Leigh Hunt to Horace Smith.

Pisa, 25th July, 1822.

Dear Horace,
I trust that the first news of the dreadful calamity which has befallen us here will have been broken to you by report, otherwise I shall come upon you with a most painful abruptness; but Shelley, my divine-minded friend, your friend, the friend of the universe, he has perished at sea. He was in a boat with his friend Captain Williams, going from Leghorn to Lerici, when a storm arose, and it is supposed the boat must have foundered. It was on the 8th instant, about four or five in the evening, they guess. A fisherman says he saw the boat a few minutes before it went down: he looked again and it was gone. He saw the boy they had with them aloft furling one of the sails. We hope his story is true, as their passage from life to death will then have been short; and what adds to the hope is, that in S.'s pocket (for the bodies were both thrown on shore some days afterwards, conceive our horrible certainty, after trying all we could to hope!) a copy of Keats's last volume, which he had borrowed of me to read on his passage, was found open and doubled back as if it had been thrust in, in the hurry of a surprise. God bless him! I cannot help thinking of him as if he were alive as much as ever, so unearthly he always appeared to me, and so seraphical a thing of the elements; and this is what all his friends say. But, what we all feel, your own heart will tell you. I am only just stronger enough than Mrs. S. at present to write you this letter; but shall do very well.
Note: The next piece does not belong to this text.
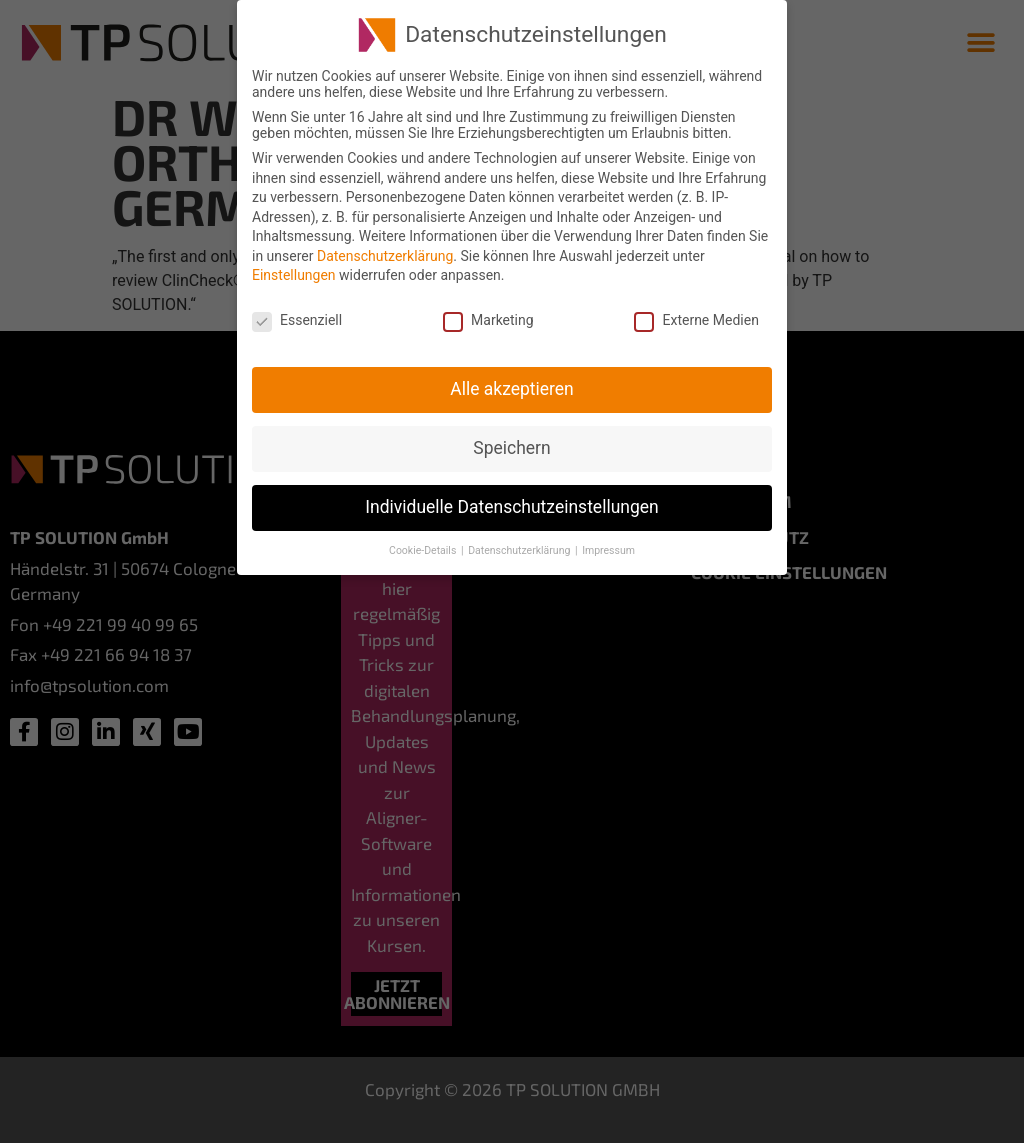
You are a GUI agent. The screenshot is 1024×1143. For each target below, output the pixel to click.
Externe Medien (696, 318)
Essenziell (297, 318)
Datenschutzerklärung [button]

Our first numbers will shortly appear; though this, like everything else, however important to us, looks like an impertinence just now. God bless you. Mrs. H. sends her best remembrances to you and Mrs. Smith, and so does your obliged and sincere friend,
Leigh Hunt


-from The Correspondence of Leigh Hunt / edited by his eldest son (London: Smith, Elder & Co., 1862) volume 1, pp. 194-95.